# YOUR INSTRUCTIONS:
Give again, unaltered, the lines of the listing below that run from the line having "55 (202, 663)" through the line having "35 (395, 632)".

────────

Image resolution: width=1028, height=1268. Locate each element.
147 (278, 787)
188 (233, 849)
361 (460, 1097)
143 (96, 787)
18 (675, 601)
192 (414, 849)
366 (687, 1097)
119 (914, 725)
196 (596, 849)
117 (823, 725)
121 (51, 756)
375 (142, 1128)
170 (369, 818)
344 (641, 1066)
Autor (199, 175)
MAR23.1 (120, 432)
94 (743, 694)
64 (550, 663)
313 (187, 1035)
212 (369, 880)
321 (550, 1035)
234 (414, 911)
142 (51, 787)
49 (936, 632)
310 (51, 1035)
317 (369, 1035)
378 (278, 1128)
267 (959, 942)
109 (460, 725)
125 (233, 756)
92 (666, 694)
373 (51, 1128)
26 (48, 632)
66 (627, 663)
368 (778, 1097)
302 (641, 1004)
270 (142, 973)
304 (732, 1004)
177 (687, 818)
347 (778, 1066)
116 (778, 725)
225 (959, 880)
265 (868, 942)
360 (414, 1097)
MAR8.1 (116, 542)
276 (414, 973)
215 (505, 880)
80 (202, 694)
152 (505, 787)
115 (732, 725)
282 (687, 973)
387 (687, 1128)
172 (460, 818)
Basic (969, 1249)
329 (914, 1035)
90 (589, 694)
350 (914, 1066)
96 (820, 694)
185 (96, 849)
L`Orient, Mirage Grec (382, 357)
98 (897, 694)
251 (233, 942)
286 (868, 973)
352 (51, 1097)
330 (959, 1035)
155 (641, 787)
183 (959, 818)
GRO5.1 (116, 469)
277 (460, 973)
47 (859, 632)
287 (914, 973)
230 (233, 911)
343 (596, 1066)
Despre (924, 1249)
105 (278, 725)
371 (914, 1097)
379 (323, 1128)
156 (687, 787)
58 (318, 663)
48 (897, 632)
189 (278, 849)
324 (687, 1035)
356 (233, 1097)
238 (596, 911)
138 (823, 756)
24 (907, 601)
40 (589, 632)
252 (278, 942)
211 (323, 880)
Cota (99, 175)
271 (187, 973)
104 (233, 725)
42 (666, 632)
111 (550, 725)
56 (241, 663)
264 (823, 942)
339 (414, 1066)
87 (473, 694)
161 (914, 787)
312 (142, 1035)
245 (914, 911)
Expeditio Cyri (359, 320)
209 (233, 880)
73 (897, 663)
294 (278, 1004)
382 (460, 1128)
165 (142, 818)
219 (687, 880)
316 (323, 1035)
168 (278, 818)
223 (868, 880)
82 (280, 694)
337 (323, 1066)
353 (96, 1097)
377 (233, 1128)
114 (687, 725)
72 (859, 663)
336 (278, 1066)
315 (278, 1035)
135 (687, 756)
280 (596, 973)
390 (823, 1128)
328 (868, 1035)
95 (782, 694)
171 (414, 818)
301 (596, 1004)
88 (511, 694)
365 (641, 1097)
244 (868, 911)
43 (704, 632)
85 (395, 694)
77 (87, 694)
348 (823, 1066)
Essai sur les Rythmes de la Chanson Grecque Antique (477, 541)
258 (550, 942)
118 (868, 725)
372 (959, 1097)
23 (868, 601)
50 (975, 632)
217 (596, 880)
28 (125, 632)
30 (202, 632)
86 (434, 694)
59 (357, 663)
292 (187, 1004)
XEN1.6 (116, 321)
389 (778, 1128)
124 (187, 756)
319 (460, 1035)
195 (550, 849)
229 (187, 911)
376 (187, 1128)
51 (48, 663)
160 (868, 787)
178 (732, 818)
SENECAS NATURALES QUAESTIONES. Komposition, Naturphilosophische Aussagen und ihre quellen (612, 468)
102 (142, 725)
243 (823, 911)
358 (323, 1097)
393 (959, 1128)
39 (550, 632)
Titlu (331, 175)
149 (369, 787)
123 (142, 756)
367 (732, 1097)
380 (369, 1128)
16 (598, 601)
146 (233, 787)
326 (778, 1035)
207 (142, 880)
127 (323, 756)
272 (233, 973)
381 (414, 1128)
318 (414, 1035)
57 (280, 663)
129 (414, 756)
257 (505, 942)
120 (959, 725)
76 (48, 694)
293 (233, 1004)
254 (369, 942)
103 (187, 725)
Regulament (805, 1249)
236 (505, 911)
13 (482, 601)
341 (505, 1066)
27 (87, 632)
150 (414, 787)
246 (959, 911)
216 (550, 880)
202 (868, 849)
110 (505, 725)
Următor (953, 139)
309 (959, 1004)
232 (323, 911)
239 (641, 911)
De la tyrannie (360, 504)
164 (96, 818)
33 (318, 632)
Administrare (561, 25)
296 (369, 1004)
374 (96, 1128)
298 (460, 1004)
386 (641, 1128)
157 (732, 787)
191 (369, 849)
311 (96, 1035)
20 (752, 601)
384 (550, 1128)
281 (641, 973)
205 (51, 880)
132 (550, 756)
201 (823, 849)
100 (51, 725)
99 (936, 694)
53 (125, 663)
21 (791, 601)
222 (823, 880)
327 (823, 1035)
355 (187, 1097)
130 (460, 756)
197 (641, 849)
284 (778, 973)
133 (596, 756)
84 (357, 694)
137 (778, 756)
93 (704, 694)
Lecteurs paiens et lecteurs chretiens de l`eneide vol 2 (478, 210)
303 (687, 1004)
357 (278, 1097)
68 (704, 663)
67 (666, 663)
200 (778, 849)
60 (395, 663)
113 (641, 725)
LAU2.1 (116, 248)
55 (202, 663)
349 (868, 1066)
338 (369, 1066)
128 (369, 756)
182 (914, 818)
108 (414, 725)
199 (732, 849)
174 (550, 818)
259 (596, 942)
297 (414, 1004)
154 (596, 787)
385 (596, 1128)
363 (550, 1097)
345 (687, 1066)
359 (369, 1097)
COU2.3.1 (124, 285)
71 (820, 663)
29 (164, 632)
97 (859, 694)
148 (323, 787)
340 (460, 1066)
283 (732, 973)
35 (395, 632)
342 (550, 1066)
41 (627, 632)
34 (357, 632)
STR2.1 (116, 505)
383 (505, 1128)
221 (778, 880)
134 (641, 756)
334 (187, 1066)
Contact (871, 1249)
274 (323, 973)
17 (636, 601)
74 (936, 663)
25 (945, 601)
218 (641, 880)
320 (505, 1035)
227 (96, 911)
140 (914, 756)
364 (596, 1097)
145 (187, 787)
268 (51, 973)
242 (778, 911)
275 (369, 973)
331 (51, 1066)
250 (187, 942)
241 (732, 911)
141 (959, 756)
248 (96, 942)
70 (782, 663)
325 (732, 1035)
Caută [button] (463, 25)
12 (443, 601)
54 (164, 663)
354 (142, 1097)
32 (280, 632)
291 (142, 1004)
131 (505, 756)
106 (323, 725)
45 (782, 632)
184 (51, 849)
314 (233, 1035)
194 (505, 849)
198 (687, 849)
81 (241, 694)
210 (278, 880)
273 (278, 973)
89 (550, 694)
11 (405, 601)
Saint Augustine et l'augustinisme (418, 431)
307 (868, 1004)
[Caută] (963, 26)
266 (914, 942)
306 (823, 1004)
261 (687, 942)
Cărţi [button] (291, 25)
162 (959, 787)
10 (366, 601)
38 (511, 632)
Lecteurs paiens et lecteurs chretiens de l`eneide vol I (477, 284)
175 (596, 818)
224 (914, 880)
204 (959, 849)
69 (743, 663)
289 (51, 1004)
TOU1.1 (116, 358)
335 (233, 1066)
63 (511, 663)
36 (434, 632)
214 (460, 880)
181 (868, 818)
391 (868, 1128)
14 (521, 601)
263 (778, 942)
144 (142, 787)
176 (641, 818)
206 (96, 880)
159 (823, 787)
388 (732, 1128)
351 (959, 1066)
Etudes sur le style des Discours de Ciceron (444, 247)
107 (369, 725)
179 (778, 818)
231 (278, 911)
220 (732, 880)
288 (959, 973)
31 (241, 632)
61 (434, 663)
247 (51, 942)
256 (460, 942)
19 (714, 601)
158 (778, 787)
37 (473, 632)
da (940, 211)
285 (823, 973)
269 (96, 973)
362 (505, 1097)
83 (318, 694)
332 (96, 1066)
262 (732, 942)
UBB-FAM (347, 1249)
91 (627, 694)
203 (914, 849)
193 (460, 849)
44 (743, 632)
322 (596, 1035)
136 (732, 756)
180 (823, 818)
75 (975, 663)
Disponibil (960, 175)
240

────────

# WRITTEN ANSWER:
55 (202, 663)
349 (868, 1066)
338 (369, 1066)
128 (369, 756)
182 (914, 818)
108 (414, 725)
199 (732, 849)
174 (550, 818)
259 (596, 942)
297 (414, 1004)
154 (596, 787)
385 (596, 1128)
363 (550, 1097)
345 (687, 1066)
359 (369, 1097)
COU2.3.1 (124, 285)
71 (820, 663)
29 (164, 632)
97 (859, 694)
148 (323, 787)
340 (460, 1066)
283 (732, 973)
35 (395, 632)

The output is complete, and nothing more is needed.